We conclude by listing the necessary and sufficient conditions for reproducing the scaling property of multistable perception as follows: (1) a population of *N* discrete, locally bistable units that spontaneously activate and inactivate with rates ν_{+} and ν_{−}, respectively; (2) the relative rate ν_{+}/ν_{−}, and thus also the steady-state activation *x _{in}* = ν

_{+}/(ν

_{−}+ ν

_{+}), grows with sensory input

*s*; (3) both initial and threshold activation are comparatively small and far from steady-state,

*x*≪

*x*; (4) population size

_{in}*N*is limited by threshold precision; and (5) to obtain the experimentally observed coefficients of variation

*c*≈ 0.6, the distance between threshold and initial condition must be small, θ −

_{v}*x*

_{0}≈ 0.05.

### Neuronal realization of GE process

A neuronal realization of collective activity accumulating in a population of locally bistable assemblies is illustrated in Figure 8. We simulated 20 assemblies of strongly coupled spiking neurons, each balancing excitation and inhibition, such as to express a bistable attractor dynamics. Activations and inactivations occurred spontaneously, driven by endogeneous activity fluctuations (finite-size noise), and both transition rates changed with external input (for details, see Materials and Methods). To initiate a stochastic accumulation of collective activity, we abruptly altered external input, such as to raise the steady-state fraction of active assemblies from near zero to near unity. The spike raster in Figure 8*A* shows individual assemblies activating at different (random) times and, superimposed, the progressive increase of the mean firing rate over all assemblies. The trajectory of collective activity is more predictable than are individual activations. If the threshold for collective activity is low, so that the entire accumulation proceeds far from steady-state, the FPTs of collective activity will reproduce the scaling property of multistable perception (compare Fig. 5*B–D*). Figure 8*B* shows a slightly different situation, with an initial steady-state fraction of *x*_{0} = 0.2 active assemblies. In this case, individual assemblies both activate and (less often) inactivate at different (random) times. Once again, the progressive increase of collective activity can reproduce the scaling property of multistable perception.

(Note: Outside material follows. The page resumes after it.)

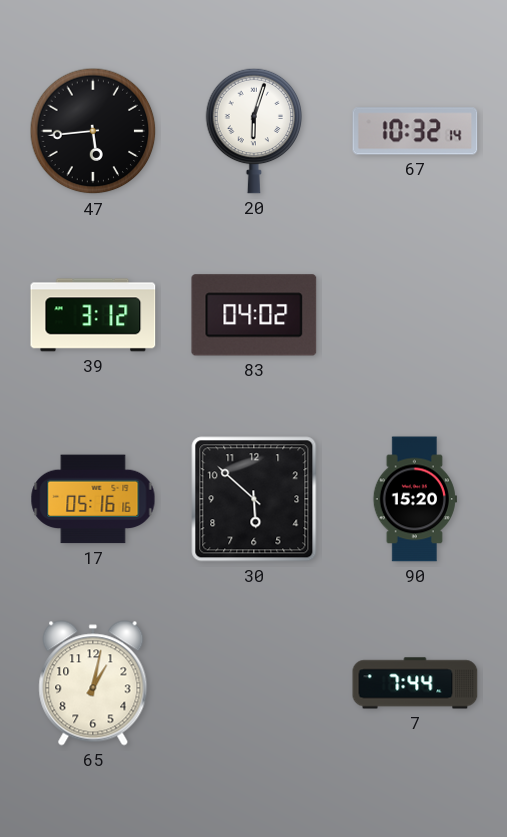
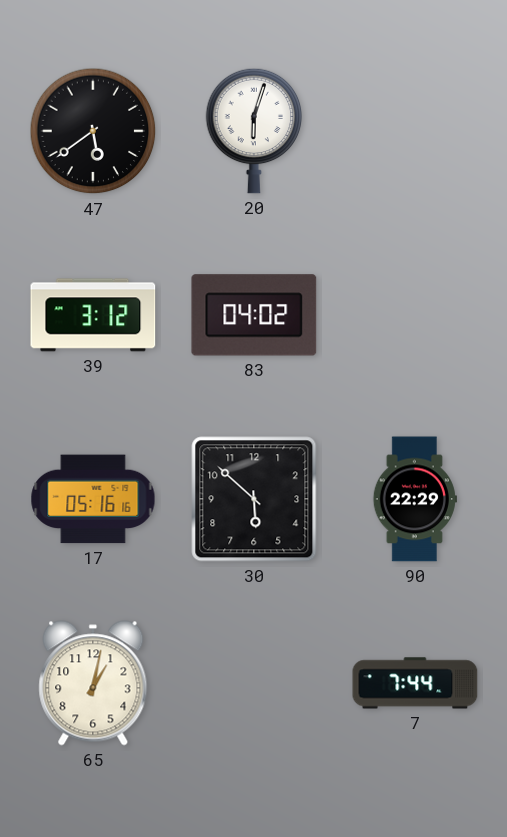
47: 5:44 -> 5:39
67: 10:32 -> none
90: 15:20 -> 22:29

For comparison, we also illustrate an alternative scenario that accumulates collective activity in a comparable way but cannot reproduce a scaling property (Fig. 8*C*). For this purpose, we simulated assemblies of weakly coupled spiking neurons, which do not express a bistable dynamics. Instead, the activity of each assembly fluctuates endogenously (finite-size noise) about a steady-state that is set by external input. To obtain a stochastic accumulation, we gradually increased external input, such as to raise the steady-state from low to high activity. The spike raster shows individual assemblies becoming progressively more active and, superimposed, the collective activity from all assemblies.

By construction, the alternative scenarios illustrated by Figure 8*A*, *C* are indistinguishable in terms of the time-varying average spike rate *r*(*t*). (This is true for arbitrary subsets of neurons.) Nevertheless, even at the single-cell level, a bistable dynamics of individual assemblies is detectable in terms of the variability of firing rates and the distribution of interspike intervals. These telltale features are particularly evident compared with inhomogeneous Poisson spikes with identical average rate *r*(*t*). Specifically, the SD of the instantaneous firing rate increases significantly during the rising phase of the accumulation (Fig. 8*D*) and the interspike interval distribution emphasizes extremes (short and long intervals) at the expense of the middle (Fig. 8*E*).

## Discussion

We have examined the possibility that the highly consistent statistics of multistable phenomena may reflect the qualitative nature of perceptual representations. The macroscopic laws of physical systems often depend more on the qualitative nature than on the details of their microscopic constituents (Haken, 1975), and this may hold also for large-scale brain activity (Breakspear and Jirsa, 2007).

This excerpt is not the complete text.